_Exercise details_: Please work out how many lines in the records below include the word "Nivelación", and reply with that number only.

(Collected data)
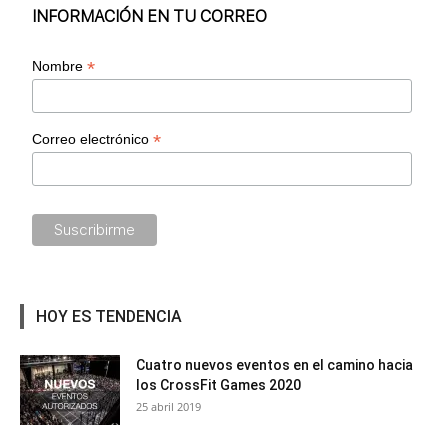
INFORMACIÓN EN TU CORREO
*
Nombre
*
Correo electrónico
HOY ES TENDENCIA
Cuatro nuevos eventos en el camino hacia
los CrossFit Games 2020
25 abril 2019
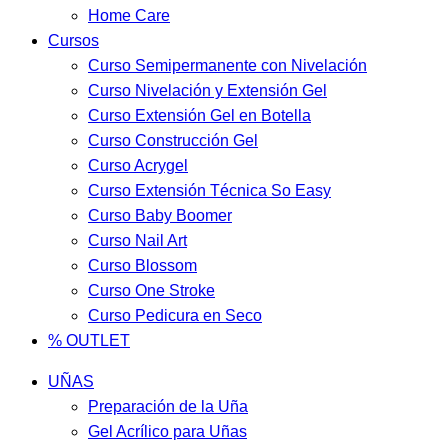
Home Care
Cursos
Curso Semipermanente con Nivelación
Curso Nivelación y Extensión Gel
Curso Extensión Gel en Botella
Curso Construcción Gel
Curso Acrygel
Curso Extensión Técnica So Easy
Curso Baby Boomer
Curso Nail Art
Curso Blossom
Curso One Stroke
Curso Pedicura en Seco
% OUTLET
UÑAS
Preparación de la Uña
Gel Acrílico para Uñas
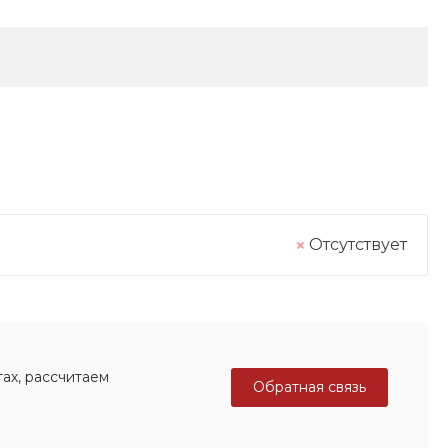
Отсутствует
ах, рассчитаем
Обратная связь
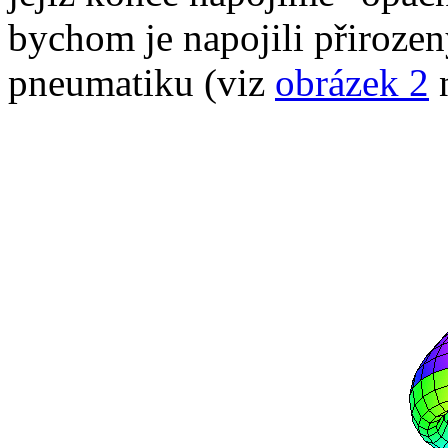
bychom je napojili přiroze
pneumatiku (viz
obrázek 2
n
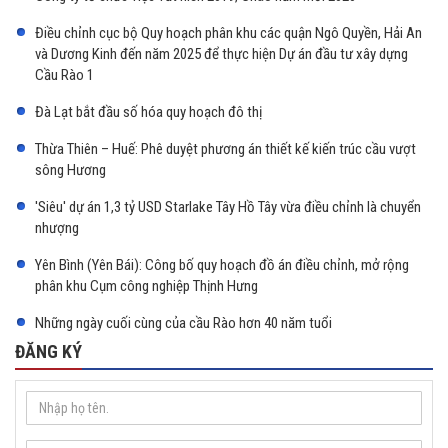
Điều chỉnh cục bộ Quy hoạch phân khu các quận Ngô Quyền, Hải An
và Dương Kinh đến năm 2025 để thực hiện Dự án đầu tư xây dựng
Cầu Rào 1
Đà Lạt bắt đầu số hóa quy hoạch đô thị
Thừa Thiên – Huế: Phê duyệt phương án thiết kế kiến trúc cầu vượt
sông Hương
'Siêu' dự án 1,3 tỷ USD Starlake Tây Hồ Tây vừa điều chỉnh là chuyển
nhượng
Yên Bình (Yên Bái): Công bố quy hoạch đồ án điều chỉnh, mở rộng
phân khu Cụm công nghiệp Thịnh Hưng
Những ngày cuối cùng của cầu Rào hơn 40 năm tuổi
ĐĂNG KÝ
---
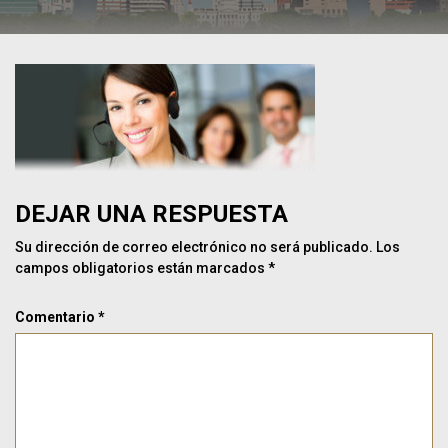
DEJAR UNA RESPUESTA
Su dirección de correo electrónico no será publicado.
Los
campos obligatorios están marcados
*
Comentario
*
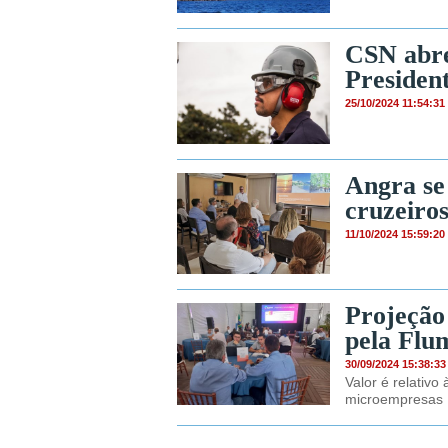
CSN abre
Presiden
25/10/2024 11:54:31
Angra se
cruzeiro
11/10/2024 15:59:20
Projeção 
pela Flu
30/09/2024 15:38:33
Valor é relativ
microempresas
==
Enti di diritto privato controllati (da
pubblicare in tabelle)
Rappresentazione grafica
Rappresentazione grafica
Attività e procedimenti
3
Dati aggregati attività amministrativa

_Your solution_: 2